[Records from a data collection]
======
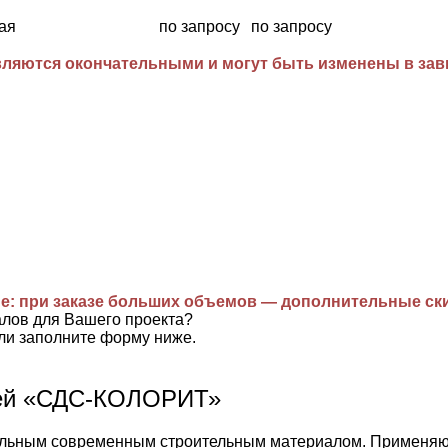
ая
по запросу
по запросу
ляются окончательными и могут быть изменены в завис
е: при заказе больших объемов — дополнительные ск
алов для Вашего проекта?
ли заполните форму ниже.
лей «СДС-КОЛОРИТ»
ьным современным строительным материалом. Применяются 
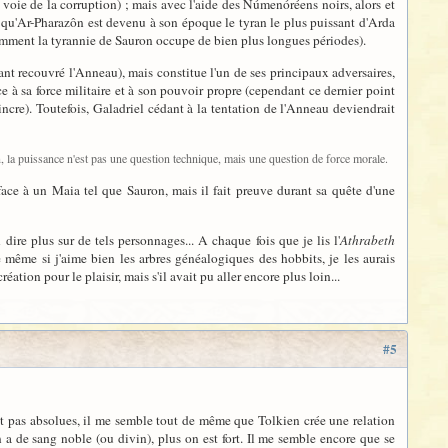
 voie de la corruption) ; mais avec l'aide des Númenóréens noirs, alors et
n qu'Ar-Pharazôn est devenu à son époque le tyran le plus puissant d'Arda
demment la tyrannie de Sauron occupe de bien plus longues périodes).
yant recouvré l'Anneau), mais constitue l'un de ses principaux adversaires,
à sa force militaire et à son pouvoir propre (cependant ce dernier point
ncre). Toutefois, Galadriel cédant à la tentation de l'Anneau deviendrait
n, la puissance n'est pas une question technique, mais une question de force morale.
face à un Maia tel que Sauron, mais il fait preuve durant sa quête d'une
ire plus sur de tels personnages... A chaque fois que je lis l'
Athrabeth
ue même si j'aime bien les arbres généalogiques des hobbits, je les aurais
ation pour le plaisir, mais s'il avait pu aller encore plus loin...
#5
ont pas absolues, il me semble tout de même que Tolkien crée une relation
n a de sang noble (ou divin), plus on est fort. Il me semble encore que se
======
▸ TASK TO COMPLETE: Copy out the lines above from the line containing "ли заполните форму ниже." through the line containing "n qu'Ar-Pharazôn est", exactly, and keep the pictures out.

▸ EXPECTED ANSWER:
ли заполните форму ниже.
лей «СДС-КОЛОРИТ»
ьным современным строительным материалом. Применяются 
 voie de la corruption) ; mais avec l'aide des Númenóréens noirs, alors et
n qu'Ar-Pharazôn est devenu à son époque le tyran le plus puissant d'Arda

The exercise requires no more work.